(Records from a collection)
= Beginning of Section =

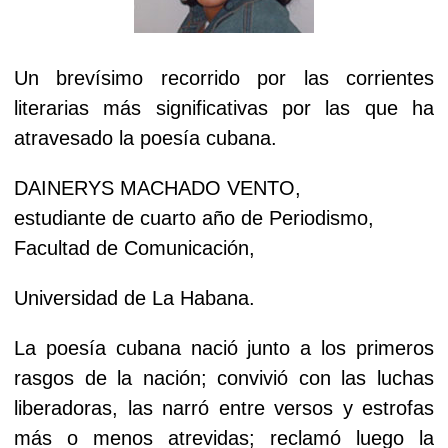
Un brevísimo recorrido por las corrientes
literarias más significativas por las que ha
atravesado la poesía cubana.
DAINERYS MACHADO VENTO,
estudiante de cuarto año de Periodismo,
Facultad de Comunicación,
Universidad de La Habana.
La poesía cubana nació junto a los primeros
rasgos de la nación; convivió con las luchas
liberadoras, las narró entre versos y estrofas
más o menos atrevidas; reclamó luego la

= End of Section =

#### Exercise brief
Your task is to write out the lines from the one with "atravesado la poesía cubana." through the end of the records, exactly and with nothing added.

#### Task output
atravesado la poesía cubana.
DAINERYS MACHADO VENTO,
estudiante de cuarto año de Periodismo,
Facultad de Comunicación,
Universidad de La Habana.
La poesía cubana nació junto a los primeros
rasgos de la nación; convivió con las luchas
liberadoras, las narró entre versos y estrofas
más o menos atrevidas; reclamó luego la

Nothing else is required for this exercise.